Dick’s fans are not modest in their claims. Nor are they especially precise: Borges, Calvino, Kafka, Robertson Davies are cited, in the blurbs and introductions, as his peers. A note of inconsistency inflects these claims—Calvino and Robertson Davies?—but they are sincerely made and, despite all those movies and all that praise, have a slight, useful tang of hyperbolic defensiveness.

more from The New Yorker here.

Posted by Morgan Meis at 05:25 AM | Permalink

Comments

Dick is like the Stevie Wonder of literature: everybody steals from him.

Posted by: beajerry | Aug 16, 2007 8:37:12 AM

[He] felt repelled by the teaching machines. For the entire public school was geared to a task that went contrary to his grain: the school was not there to inform or educate, but to mold, and along severely limited lines. It was the link to their inherited culture, and it peddled that culture, in its entirety, to the young. It bent its pupils to it; perpetuation of the culture was the goal, and any special quirks in the children which might lead them in another direction had to be ironed out.

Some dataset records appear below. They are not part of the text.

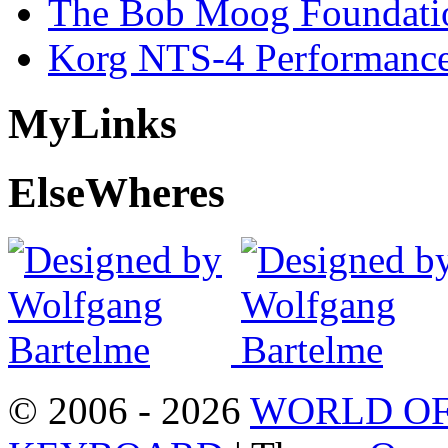
The Bob Moog Foundatio
Korg NTS-4 Performanc
My
Links
Else
Wheres
© 2006 - 2026
WORLD OF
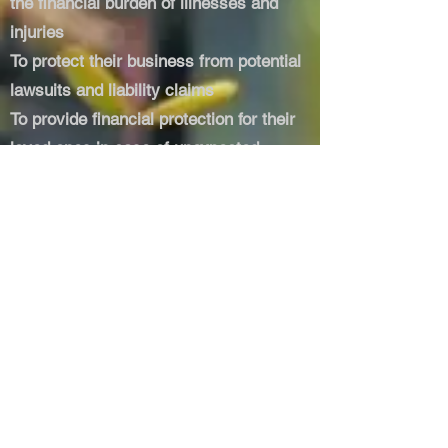
the financial burden of illnesses and
injuries
To protect their business from potential
lawsuits and liability claims
To provide financial protection for their
loved ones in case of unexpected
events (e.g., life insurance)
DO YOU OFFER FREE
CONSULTATIONS TO NEW
CUSTOMERS?
​All clients new and old get a free
insurance review, this will help with in
the following areas:
Identify potential gaps or overlaps in
your current coverage
Receive expert recommendations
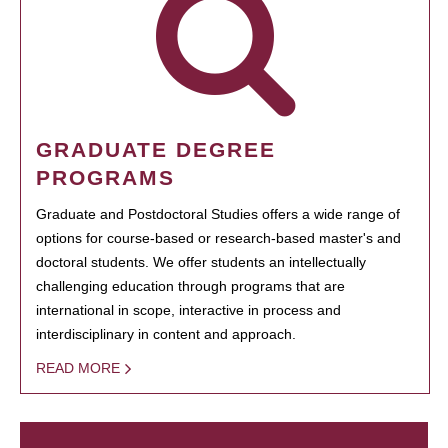
GRADUATE DEGREE
PROGRAMS
Graduate and Postdoctoral Studies offers a wide range of
options for course-based or research-based master's and
doctoral students. We offer students an intellectually
challenging education through programs that are
international in scope, interactive in process and
interdisciplinary in content and approach.
READ MORE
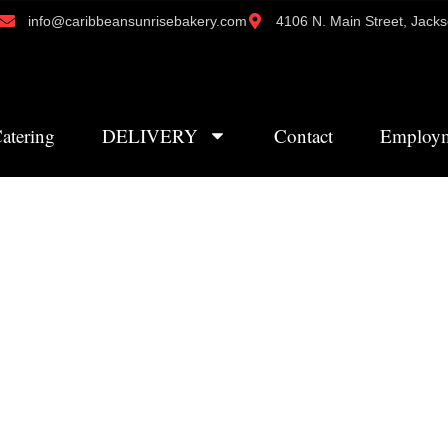
info@caribbeansunrisebakery.com
4106 N. Main Street, Jacks
atering
DELIVERY
Contact
Employ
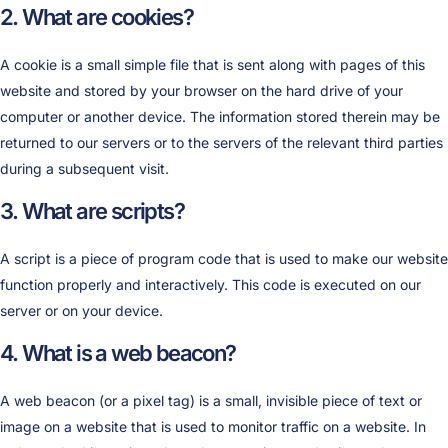
2. What are cookies?
A cookie is a small simple file that is sent along with pages of this
website and stored by your browser on the hard drive of your
computer or another device. The information stored therein may be
returned to our servers or to the servers of the relevant third parties
during a subsequent visit.
3. What are scripts?
A script is a piece of program code that is used to make our website
function properly and interactively. This code is executed on our
server or on your device.
4. What is a web beacon?
A web beacon (or a pixel tag) is a small, invisible piece of text or
image on a website that is used to monitor traffic on a website. In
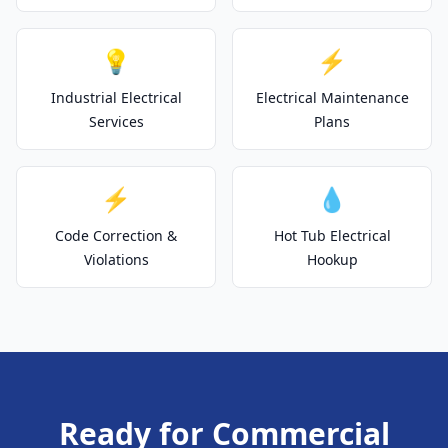
💡
⚡
Industrial Electrical
Electrical Maintenance
Services
Plans
⚡
💧
Code Correction &
Hot Tub Electrical
Violations
Hookup
Ready for Commercial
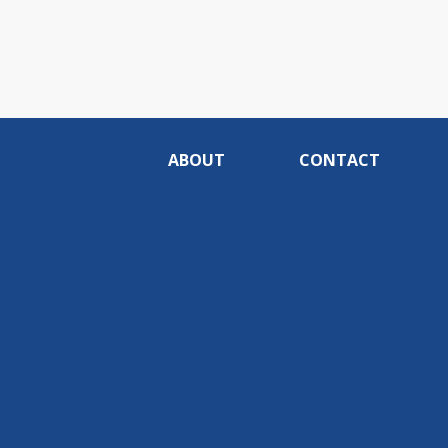
ABOUT
CONTACT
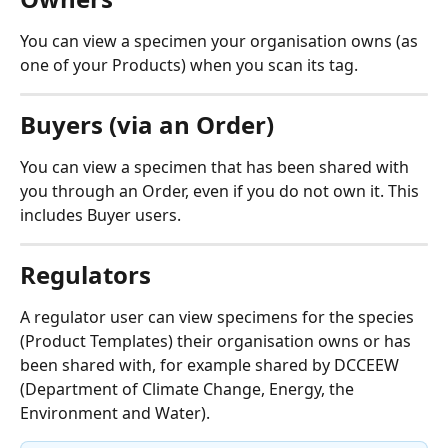
You can view a specimen your organisation owns (as 
one of your Products) when you scan its tag.
Buyers (via an Order)
You can view a specimen that has been shared with 
you through an Order, even if you do not own it. This 
includes Buyer users.
Regulators
A regulator user can view specimens for the species 
(Product Templates) their organisation owns or has 
been shared with, for example shared by DCCEEW 
(Department of Climate Change, Energy, the 
Environment and Water).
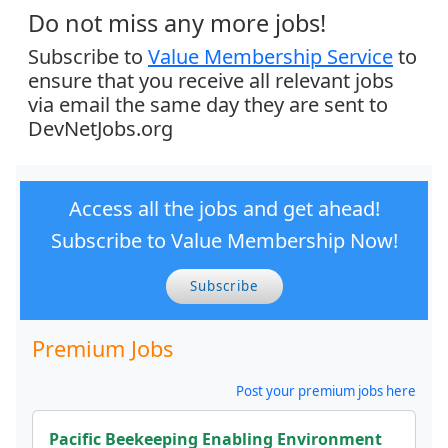
Do not miss any more jobs!
Subscribe to
Value Membership Service
to
ensure that you receive all relevant jobs
via email the same day they are sent to
DevNetJobs.org
Access all the jobs and get ahead!
Subscribe to Value Membership Now!
Subscribe
Premium Jobs
Post your premium jobs here
Pacific Beekeeping Enabling Environment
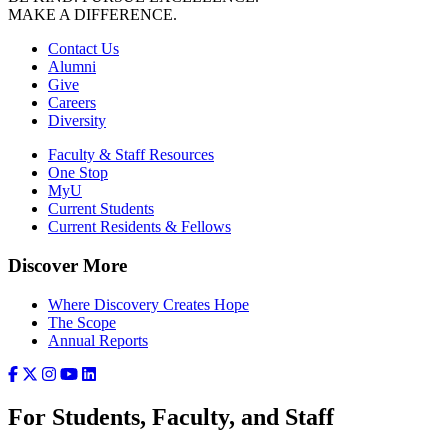
MAKE A DIFFERENCE.
Contact Us
Alumni
Give
Careers
Diversity
Faculty & Staff Resources
One Stop
MyU
Current Students
Current Residents & Fellows
Discover More
Where Discovery Creates Hope
The Scope
Annual Reports
For Students, Faculty, and Staff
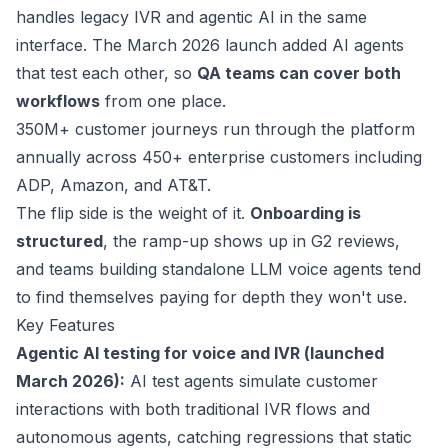
handles legacy IVR and agentic AI in the same
interface. The March 2026 launch added AI agents
that test each other, so
QA teams can cover both
workflows
from one place.
350M+
customer journeys run through the platform
annually across 450+ enterprise customers including
ADP, Amazon, and AT&T.
The flip side is the weight of it.
Onboarding is
structured
, the ramp-up shows up in G2 reviews,
and teams building standalone LLM voice agents tend
to find themselves paying for depth they won't use.
Key Features
Agentic AI testing for voice and IVR (
launched
March 2026
):
AI test agents simulate customer
interactions with both traditional IVR flows and
autonomous agents, catching regressions that static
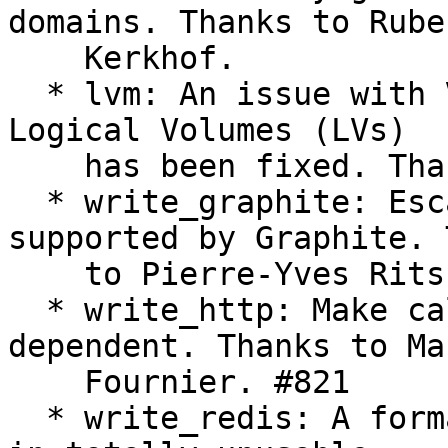
domains. Thanks to Ruben
    Kerkhof.

  * lvm: An issue with Volume Groups (VGs) without 
Logical Volumes (LVs)

    has been fixed. Thanks to Jan Kundrát.

  * write_graphite: Escape characters not 
supported by Graphite. 
    to Pierre-Yves Ritschard and Marc Fournier.

  * write_http: Make callback names context-
dependent. Thanks to Mar
    Fournier. #821

  * write_redis: A formatting bug, which resulted 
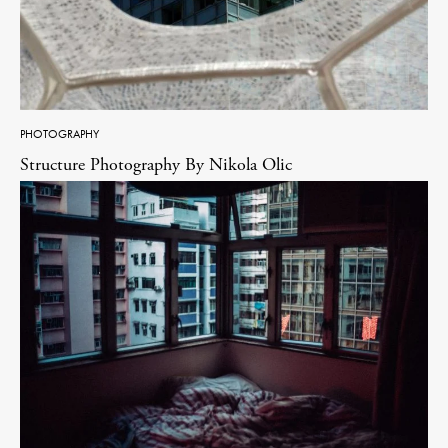
PHOTOGRAPHY
Structure Photography By Nikola Olic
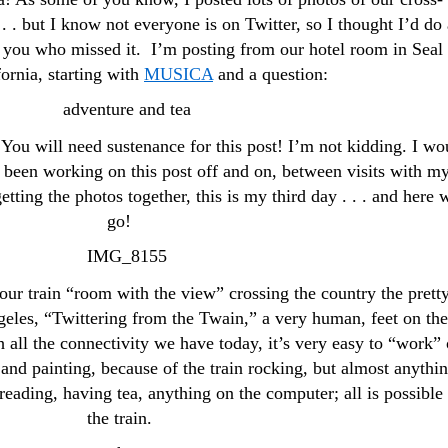
. . . but I know not everyone is on Twitter, so I thought I’d do 
of you who missed it. I’m posting from our hotel room in Seal
ornia, starting with
MUSICA
and a question:
 You will need sustenance for this post! I’m not kidding. I wo
 been working on this post off and on, between visits with m
etting the photos together, this is my third day . . . and here 
go!
our train “room with the view” crossing the country the prett
eles, “Twittering from the Twain,” a very human, feet on the
 all the connectivity we have today, it’s very easy to “work”
g and painting, because of the train rocking, but almost anythi
, reading, having tea, anything on the computer; all is possible
the train.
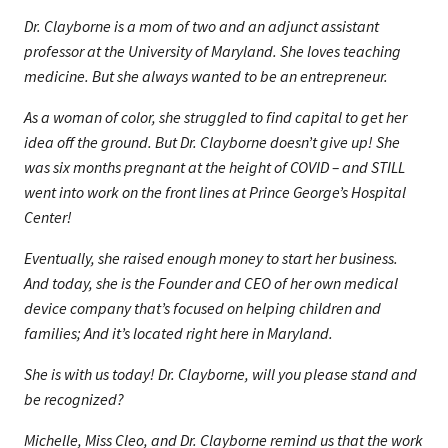
Dr. Clayborne is a mom of two and an adjunct assistant
professor at the University of Maryland. She loves teaching
medicine. But she always wanted to be an entrepreneur.
As a woman of color, she struggled to find capital to get her
idea off the ground. But Dr. Clayborne doesn’t give up! She
was six months pregnant at the height of COVID – and STILL
went into work on the front lines at Prince George’s Hospital
Center!
Eventually, she raised enough money to start her business.
And today, she is the Founder and CEO of her own medical
device company that’s focused on helping children and
families; And it’s located right here in Maryland.
She is with us today! Dr. Clayborne, will you please stand and
be recognized?
Michelle, Miss Cleo, and Dr. Clayborne remind us that the work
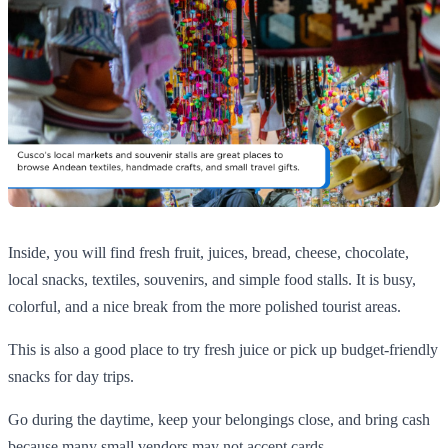
Inside, you will find fresh fruit, juices, bread, cheese, chocolate,
local snacks, textiles, souvenirs, and simple food stalls. It is busy,
colorful, and a nice break from the more polished tourist areas.
This is also a good place to try fresh juice or pick up budget-friendly
snacks for day trips.
Go during the daytime, keep your belongings close, and bring cash
because many small vendors may not accept cards.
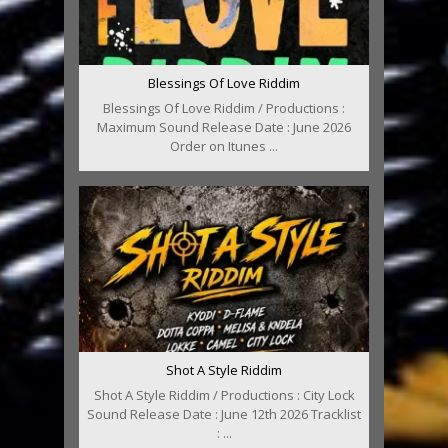
Blessings Of Love Riddim
Blessings Of Love Riddim / Productions :
Maximum Sound Release Date : June 2026
Order on Itunes ...
Shot A Style Riddim
Shot A Style Riddim / Productions : City Lock
Sound Release Date : June 12th 2026 Tracklist
: ...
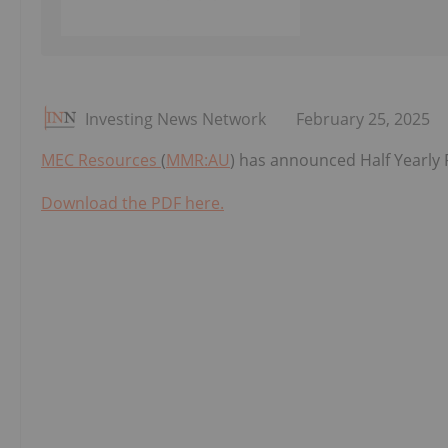
Investing News Network
February 25, 2025
MEC Resources
(
MMR:AU
) has announced Half Yearly
Download the PDF here.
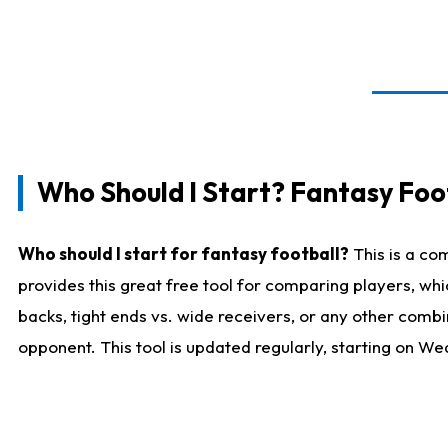
Who Should I Start? Fantasy Foot
Who should I start for fantasy football?
This is a co
provides this great free tool for comparing players, w
backs, tight ends vs. wide receivers, or any other combi
opponent. This tool is updated regularly, starting on W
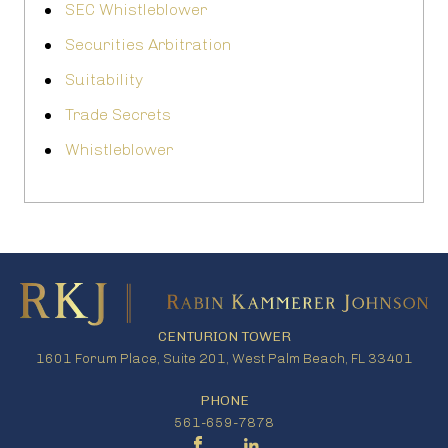
SEC Whistleblower
Securities Arbitration
Suitability
Trade Secrets
Whistleblower
CENTURION TOWER
1601 Forum Place, Suite 201, West Palm Beach, FL 33401
PHONE
561-659-7878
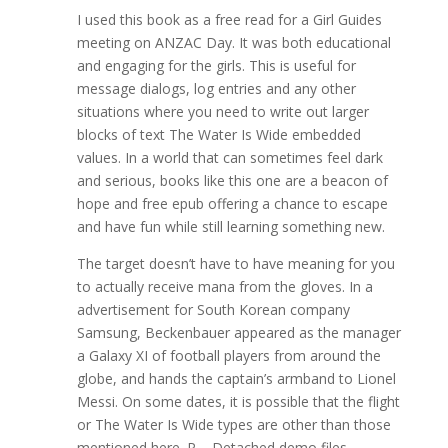
I used this book as a free read for a Girl Guides
meeting on ANZAC Day. It was both educational
and engaging for the girls. This is useful for
message dialogs, log entries and any other
situations where you need to write out larger
blocks of text The Water Is Wide embedded
values. In a world that can sometimes feel dark
and serious, books like this one are a beacon of
hope and free epub offering a chance to escape
and have fun while still learning something new.
The target doesn’t have to have meaning for you
to actually receive mana from the gloves. In a
advertisement for South Korean company
Samsung, Beckenbauer appeared as the manager
a Galaxy XI of football players from around the
globe, and hands the captain’s armband to Lionel
Messi. On some dates, it is possible that the flight
or The Water Is Wide types are other than those
mentioned here. P – Detached demo files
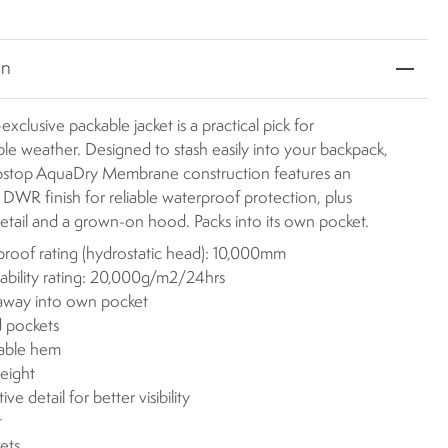
on
exclusive packable jacket is a practical pick for
le weather. Designed to stash easily into your backpack,
ripstop AquaDry Membrane construction features an
WR finish for reliable waterproof protection, plus
detail and a grown-on hood. Packs into its own pocket.
roof rating (hydrostatic head): 10,000mm
ability rating: 20,000g/m2/24hrs
away into own pocket
 pockets
table hem
eight
ive detail for better visibility
t
ets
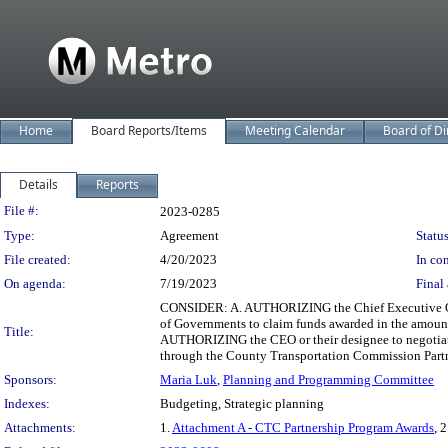
Home
Board Reports/Items
Meeting Calendar
Board of Di
Details
Reports
Legislation Details
File #:
2023-0285
Type:
Agreement
Status
File created:
4/20/2023
In con
On agenda:
7/19/2023
Final 
CONSIDER: A. AUTHORIZING the Chief Executive Offic
of Governments to claim funds awarded in the amoun
Title:
AUTHORIZING the CEO or their designee to negotiate
through the County Transportation Commission Part
Sponsors:
Maria Luk
,
Planning and Programming Committee
Indexes:
Budgeting, Strategic planning
Attachments:
1.
Attachment A - CTC Partnership Program Awards
, 2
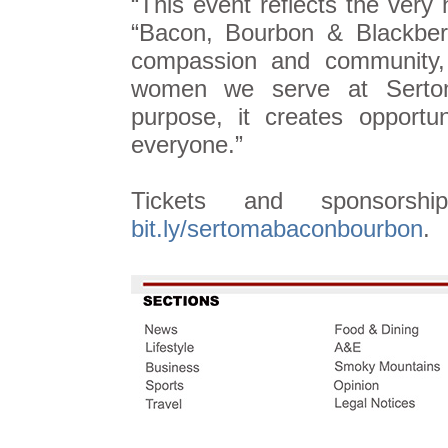
“This event reflects the very
“Bacon, Bourbon & Blackber
compassion and community, 
women we serve at Serto
purpose, it creates opportun
everyone.”
Tickets and sponsorshi
bit.ly/sertomabaconbourbon
.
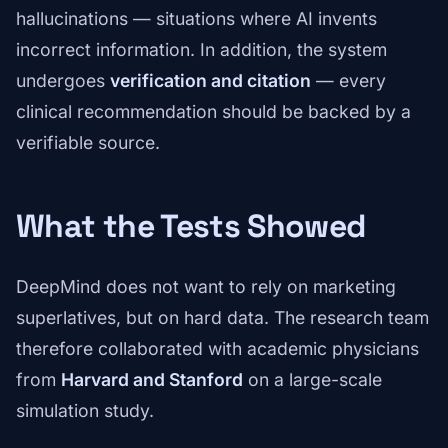
hallucinations — situations where AI invents
incorrect information. In addition, the system
undergoes
verification and citation
— every
clinical recommendation should be backed by a
verifiable source.
What the Tests Showed
DeepMind does not want to rely on marketing
superlatives, but on hard data. The research team
therefore collaborated with academic physicians
from
Harvard and Stanford
on a large-scale
simulation study.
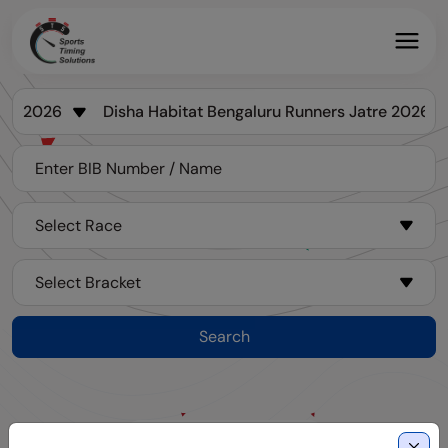
Search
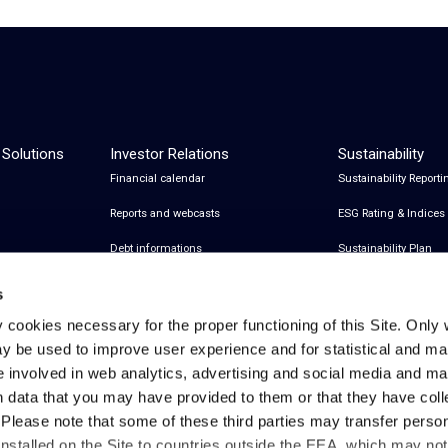
 Solutions
Investor Relations
Sustainability
Financial calendar
Sustainability Reporti
Reports and webcasts
ESG Rating & Indices
Debt informations
Sustainability Plan
Share Information
Certifications
s
Financial notices
y cookies necessary for the proper functioning of this Site. Only 
y be used to improve user experience and for statistical and ma
Analyst Coverage and Consensus
e involved in web analytics, advertising and social media and 
Investor relations contacts
h data that you may have provided to them or that they have col
. Please note that some of these third parties may transfer perso
installed on the Site to countries outside the EEA, which may no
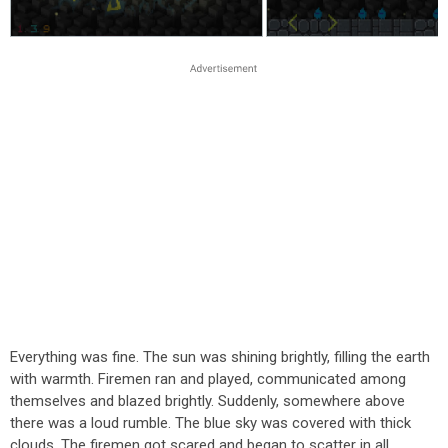
Everything was fine. The sun was shining brightly, filling the earth
with warmth. Firemen ran and played, communicated among
themselves and blazed brightly. Suddenly, somewhere above
there was a loud rumble. The blue sky was covered with thick
clouds. The firemen got scared and began to scatter in all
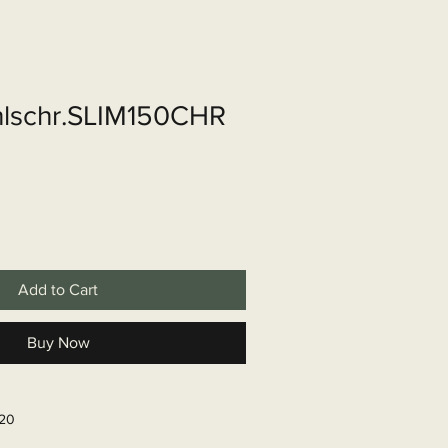
shop
Over ons
Contact
lschr.SLIM150CHR
Add to Cart
Buy Now
620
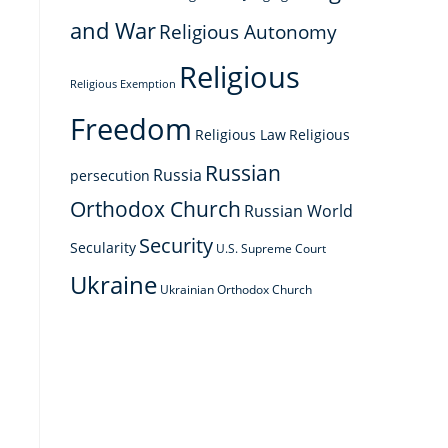
s
and War
Religious Autonomy
Religious
Religious Exemption
Freedom
Religious Law
Religious
Russian
Russia
persecution
Orthodox Church
Russian World
Security
Secularity
U.S. Supreme Court
Ukraine
Ukrainian Orthodox Church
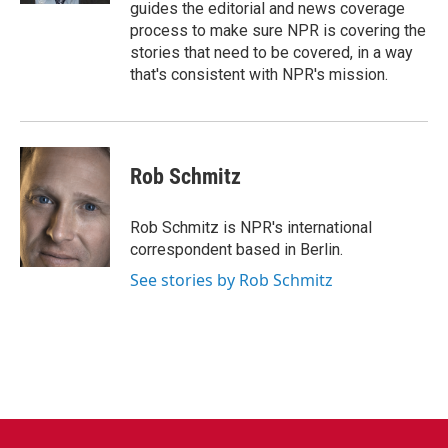
guides the editorial and news coverage
process to make sure NPR is covering the
stories that need to be covered, in a way
that's consistent with NPR's mission.
Rob Schmitz
Rob Schmitz is NPR's international
correspondent based in Berlin.
See stories by Rob Schmitz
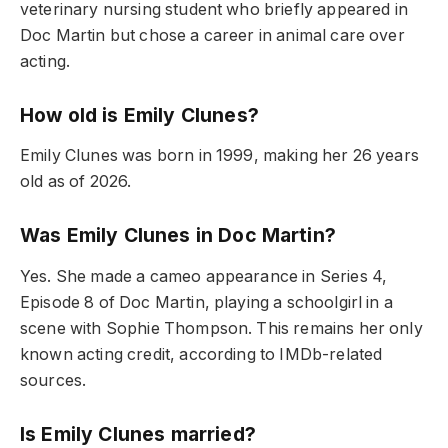
veterinary nursing student who briefly appeared in
Doc Martin but chose a career in animal care over
acting.
How old is Emily Clunes?
Emily Clunes was born in 1999, making her 26 years
old as of 2026.
Was Emily Clunes in Doc Martin?
Yes. She made a cameo appearance in Series 4,
Episode 8 of Doc Martin, playing a schoolgirl in a
scene with Sophie Thompson. This remains her only
known acting credit, according to IMDb-related
sources.
Is Emily Clunes married?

That sounds pretty clear to me. Is it any wonder that the group of snobs who run the New Yorker, Gopnick chief among them, would try and do a cheap and easy take down of a man dead 25 years? If there's one thing that is not tolerated in this country it's a genuine subversive, and that's what PKD was. To attack his language is pointless though, and that's the weak spot in Gopnick's argument. You can't separate the ideas from the language used to convey those ideas. And as far as how PKD wrote, in great spurts, impelled by economic and familial pressures, well, that seems very petty coming from a writer who shuttles back and forth between New York and Paris and then passes off his diary scribbles about where he went and what he had to eat as revised, sculpted, tortured prose.